Afterwards, 10 contracts were signed in the same year to be followed by 13 others. This time, 8 more contracts have been signed with a total value of $1.2 billion and with the aim of enhancing production by 95,000 b/d.
He said that 33 packages of the plan to maintain and increase oil production include 29 onshore projects and four offshore projects, and expressed hope that with the full implementation of 33 packages, the country's daily oil production capacity will increase by about 280,000 barrels.
Signing contracts with 22 Iranian firms
Referring to the maximum use of the potential of Iranian companies in the implementation of these projects, Karbasian pointed to the presence of 17 competent companies in the field of exploration and production, 16 drilling companies and 22 EPC companies ranked first in Iranian tenders. “A total of 31 contracts have been awarded to 22 Iranian companies.”

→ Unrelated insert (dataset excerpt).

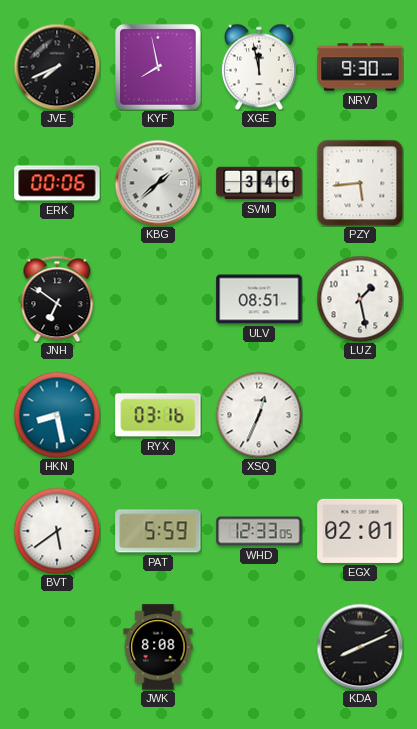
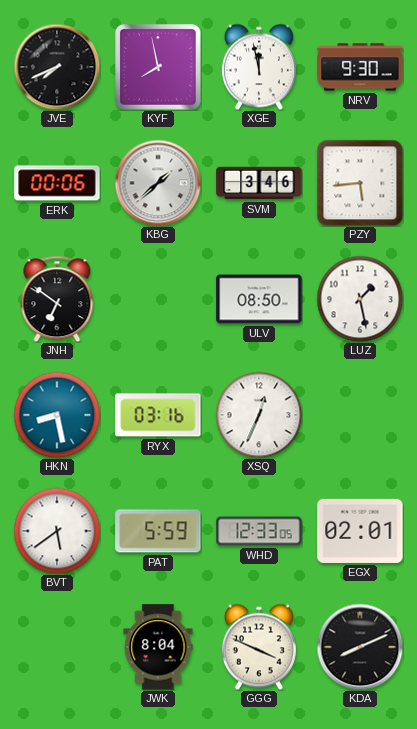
ULV: 08:51 -> 08:50
JWK: 8:08 -> 8:04
GGG: none -> 3:49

He estimated the total value of the contracts awarded in these 31 projects at $3.7 billion.
The CEO of the National Iranian Oil Company, referring to the average of 30% progress of 10 contracts in the first phase of the maintenance and enhancement of oil production, said: "The progress of projects is closely monitored through NIOC’s project management system.”
72% Share of Domestic Manufacturers
Karbasian stated that another advantage of this plan is the maximum share of domestic manufacturing, and added: "By implementing the localization plan of 10 groups of widely-used oil items, which started off in the Iranian Ministry of Petroleum back in 2014, it is possible to tap the potentialities of Iranian manufacturers in three parts: wellhead equipment, downhole equipment and seamless pipes."
He said the share of domestic production in the plan to maintain and enhance oil production is 72%, and said this share is expected to reach more than 80% by the end of the contracts.
According to the official, 18 drilling rigs are currently active in the plan, which will increase to 55 rigs with the activation of all 33 contract packages.
Karbasian said the allocation of 4% of the contracts’ value to fulfill social responsibilities is another benefit of this national plan.